** PROBLEM TO SOLVE **
Check each line of the entries for "Verbindungsprofils" and report the ones that have it.

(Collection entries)
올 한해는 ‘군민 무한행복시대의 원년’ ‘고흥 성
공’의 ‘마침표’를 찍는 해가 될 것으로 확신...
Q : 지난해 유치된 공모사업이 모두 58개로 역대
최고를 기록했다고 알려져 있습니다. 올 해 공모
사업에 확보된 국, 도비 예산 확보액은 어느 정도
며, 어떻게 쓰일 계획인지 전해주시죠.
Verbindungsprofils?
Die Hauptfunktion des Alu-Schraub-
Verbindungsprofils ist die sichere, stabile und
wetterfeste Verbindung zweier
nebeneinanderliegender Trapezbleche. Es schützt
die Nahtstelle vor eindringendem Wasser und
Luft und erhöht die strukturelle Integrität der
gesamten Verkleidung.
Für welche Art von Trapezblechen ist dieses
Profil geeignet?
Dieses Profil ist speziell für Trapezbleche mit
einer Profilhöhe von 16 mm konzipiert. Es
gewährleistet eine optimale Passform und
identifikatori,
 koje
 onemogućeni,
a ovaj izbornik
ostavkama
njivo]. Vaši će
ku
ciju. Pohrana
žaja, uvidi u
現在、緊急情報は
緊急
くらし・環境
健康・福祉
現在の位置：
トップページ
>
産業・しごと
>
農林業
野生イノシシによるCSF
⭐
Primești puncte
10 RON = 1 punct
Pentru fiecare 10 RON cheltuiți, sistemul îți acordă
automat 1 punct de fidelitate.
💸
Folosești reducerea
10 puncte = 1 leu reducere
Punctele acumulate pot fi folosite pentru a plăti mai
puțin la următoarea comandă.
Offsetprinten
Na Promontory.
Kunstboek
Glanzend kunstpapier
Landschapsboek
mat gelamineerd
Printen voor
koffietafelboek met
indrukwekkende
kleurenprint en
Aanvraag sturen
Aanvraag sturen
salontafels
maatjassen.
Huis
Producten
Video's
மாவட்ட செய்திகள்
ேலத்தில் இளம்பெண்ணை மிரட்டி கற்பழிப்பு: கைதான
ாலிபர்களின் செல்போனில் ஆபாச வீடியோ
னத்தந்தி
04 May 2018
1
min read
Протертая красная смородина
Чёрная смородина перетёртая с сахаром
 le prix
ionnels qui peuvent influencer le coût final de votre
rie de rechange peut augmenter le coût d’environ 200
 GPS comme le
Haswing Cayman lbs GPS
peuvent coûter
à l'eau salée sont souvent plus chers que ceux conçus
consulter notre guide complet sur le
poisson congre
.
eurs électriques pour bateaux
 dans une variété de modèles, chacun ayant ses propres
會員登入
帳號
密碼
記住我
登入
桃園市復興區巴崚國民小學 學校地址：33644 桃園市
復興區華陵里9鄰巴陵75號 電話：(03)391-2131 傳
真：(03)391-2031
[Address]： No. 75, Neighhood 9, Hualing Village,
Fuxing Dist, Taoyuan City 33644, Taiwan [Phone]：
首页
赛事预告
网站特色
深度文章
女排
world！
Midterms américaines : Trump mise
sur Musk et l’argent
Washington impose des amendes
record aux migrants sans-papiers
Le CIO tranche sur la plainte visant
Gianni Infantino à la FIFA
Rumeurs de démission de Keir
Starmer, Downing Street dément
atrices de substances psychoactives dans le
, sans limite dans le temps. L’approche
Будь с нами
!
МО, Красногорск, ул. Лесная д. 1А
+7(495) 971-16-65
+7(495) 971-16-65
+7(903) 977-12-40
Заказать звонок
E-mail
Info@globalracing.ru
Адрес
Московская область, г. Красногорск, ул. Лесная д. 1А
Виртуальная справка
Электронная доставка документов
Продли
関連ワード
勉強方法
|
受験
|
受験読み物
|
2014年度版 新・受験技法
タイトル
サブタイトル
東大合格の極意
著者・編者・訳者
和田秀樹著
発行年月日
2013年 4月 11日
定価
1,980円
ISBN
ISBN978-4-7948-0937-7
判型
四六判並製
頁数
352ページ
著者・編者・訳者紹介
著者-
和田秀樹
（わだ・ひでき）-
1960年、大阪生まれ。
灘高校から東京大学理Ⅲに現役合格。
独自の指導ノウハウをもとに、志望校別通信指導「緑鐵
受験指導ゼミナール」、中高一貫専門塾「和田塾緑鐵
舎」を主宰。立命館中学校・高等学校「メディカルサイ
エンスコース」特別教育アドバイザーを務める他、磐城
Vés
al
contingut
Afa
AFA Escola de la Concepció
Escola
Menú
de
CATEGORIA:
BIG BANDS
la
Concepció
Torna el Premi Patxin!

** RESPONSE **
Verbindungsprofils?
Verbindungsprofils ist die sichere, stabile und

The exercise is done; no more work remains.